Although headwinds caused by geopolitics, the pandemic and the economy are likely to hurt assets this year, the Morgan Stanley and Oliver Wyman report said companies can thrive in multiple ways, such as capturing segment revenue. affluent/weak HNW masses, and proving that they can create value for customers more effectively than their competitors.

The war in Ukraine, high inflation, rising energy prices and supply chain disruptions caused by COVID-19 are likely to blunt growth in assets under management for the wealth sector this year – the first possible decline in a decade, report says.

The Morgan Stanley and Oliver Wyman Global Wealth & Asset Management report, It’s time to evolve, predicts growth of around 4% per year over the next five years to 2026, a slowdown from the 8% rate seen over the past five years (2016 to 2021). Such a result suggests that companies that have been buoyed by a decade of ultra-cheap credit and rising stocks will have to work harder to stay competitive.
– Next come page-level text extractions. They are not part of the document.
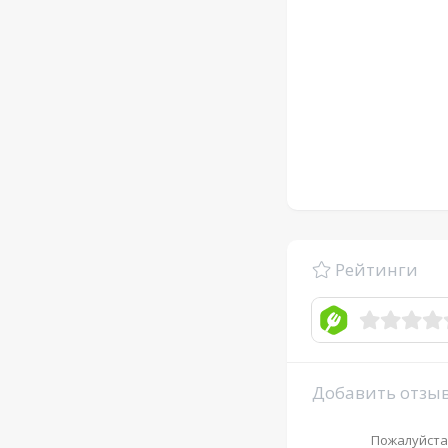
Рейтинги
Добавить отзы
Пожалуйста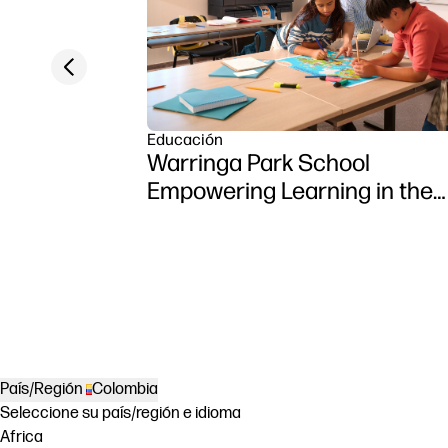
Previous slide
Educación
Warringa Park School
Empowering Learning in the
Classroom using HP DesignJ
Z6 series printer
País/Región
Colombia
Seleccione su país/región e idioma
Africa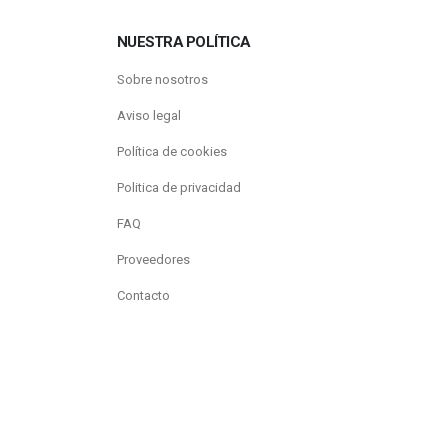
NUESTRA POLÍTICA
Sobre nosotros
Aviso legal
Política de cookies
Politica de privacidad
FAQ
Proveedores
Contacto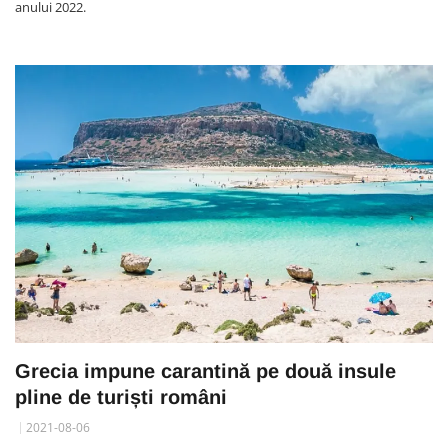
anului 2022.
Grecia impune carantină pe două insule
pline de turiști români
2021-08-06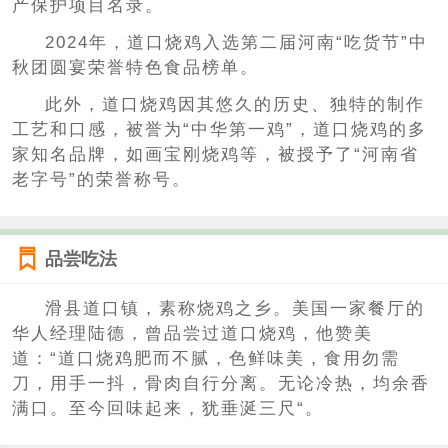
产保护项目名录。
2024年，道口烧鸡入选第二届河南“吃货节”中
秋团圆宴荣誉特色食品榜单。
此外，道口烧鸡因其悠久的历史、独特的制作
工艺和口感，被誉为“中华第一鸡”，道口烧鸡的多
家知名品牌，如画宝刚烧鸡等，被授予了“河南省
老字号”的荣誉称号。
品尝吃法
滑县道口镇，素称烧鸡之乡。美国一家餐厅的
华人经理陆德，曾品尝过道口烧鸡，他赞美
道：“道口烧鸡肥而不腻，色鲜味美，食用勿需
刀，用手一抖，骨肉自行分离。无论冷热，均余香
满口。至今回味起来，犹垂涎三尺“。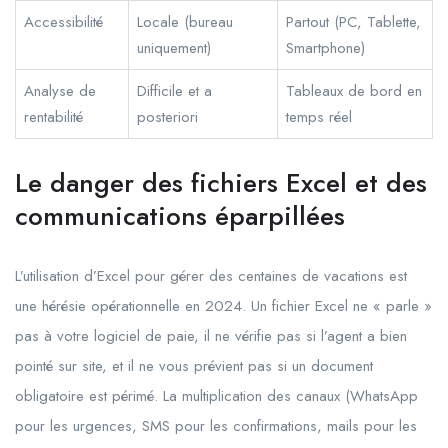
Accessibilité
Locale (bureau
Partout (PC, Tablette,
uniquement)
Smartphone)
Analyse de
Difficile et a
Tableaux de bord en
rentabilité
posteriori
temps réel
Le danger des fichiers Excel et des
communications éparpillées
L’utilisation d’Excel pour gérer des centaines de vacations est
une hérésie opérationnelle en
2024
. Un fichier Excel ne « parle »
pas à votre logiciel de paie, il ne vérifie pas si l’agent a bien
pointé sur site, et il ne vous prévient pas si un document
obligatoire est périmé. La multiplication des canaux (WhatsApp
pour les urgences, SMS pour les confirmations, mails pour les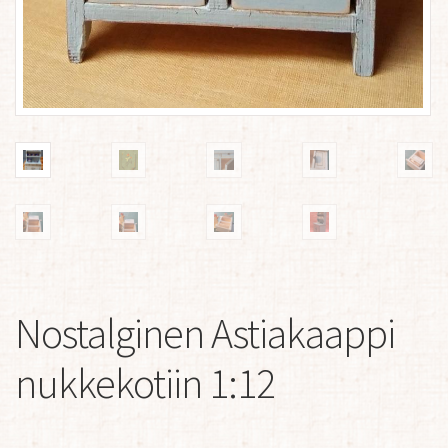
Nostalginen Astiakaappi
nukkekotiin 1:12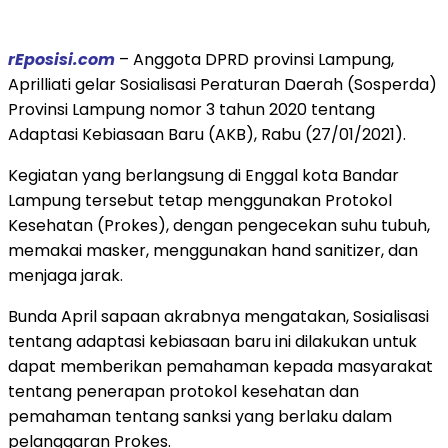
rEposisi.com
– Anggota DPRD provinsi Lampung,
Aprilliati gelar Sosialisasi Peraturan Daerah (Sosperda)
Provinsi Lampung nomor 3 tahun 2020 tentang
Adaptasi Kebiasaan Baru (AKB), Rabu (27/01/2021).
Kegiatan yang berlangsung di Enggal kota Bandar
Lampung tersebut tetap menggunakan Protokol
Kesehatan (Prokes), dengan pengecekan suhu tubuh,
memakai masker, menggunakan hand sanitizer, dan
menjaga jarak.
Bunda April sapaan akrabnya mengatakan, Sosialisasi
tentang adaptasi kebiasaan baru ini dilakukan untuk
dapat memberikan pemahaman kepada masyarakat
tentang penerapan protokol kesehatan dan
pemahaman tentang sanksi yang berlaku dalam
pelanggaran Prokes.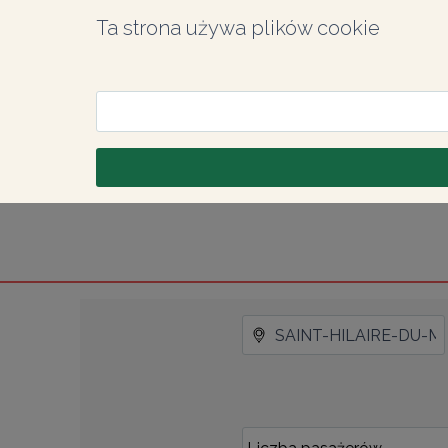
Ta strona używa plików cookie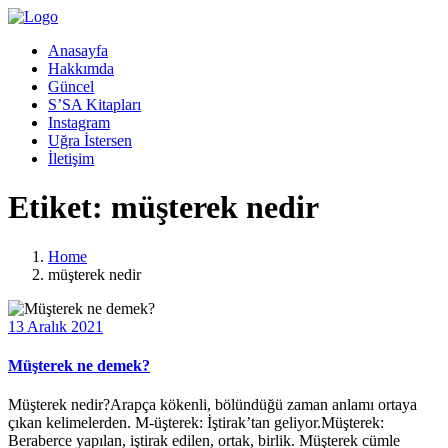
Anasayfa
Hakkımda
Güncel
S’SA Kitapları
Instagram
Uğra İstersen
İletişim
Etiket:
müşterek nedir
Home
müşterek nedir
13 Aralık 2021
Müşterek ne demek?
Müşterek nedir?Arapça kökenli, bölündüğü zaman anlamı ortaya
çıkan kelimelerden. M-üşterek: İştirak’tan geliyor.Müşterek:
Beraberce yapılan, iştirak edilen, ortak, birlik. Müşterek cümle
Around 80% of the new wealth will come from Asia-Pacific and North America until 2026 (which also shows how relatively small the contribution from Western Europe is).

Even so, the report indicates that the growth rate gap between APAC and North America is narrowing.

The release comes at a time when several organizations, such as Capgemini and Boston Consulting Group, publish reports on global industry performance and issues (see BCG report here). The Capgemini report is due out this week. This news service also recently questioned whether the definitions of “high net worth” need to be changed because inflation erodes the value of money.

The prospect of lower private wealth assets under management for 2022 comes on top of corporate margins being squeezed by ultra-low/negative official interest and enthusiasm for asset management models low-margin “liabilities” such as exchange-traded funds. In this environment, large players with economies of scale have benefited, while smaller organizations have had to merge, outsource functions and forge alliances to mutualize costs. Customer demands for real-time digital engagement and more information have also increased costs.

“The pressure on small businesses and reservation centers has increased significantly, leading to increased consolidation and streamlining of the footprint, particularly in Europe where the lack of a true banking union still hampers an operating model and fully integrated financing in all markets. Given the cyclical headwinds and structural shifts described above, we anticipate that wealth managers‘ profit pools will be at risk unless there is a fundamental transformation in service and operating models,” indicates the report.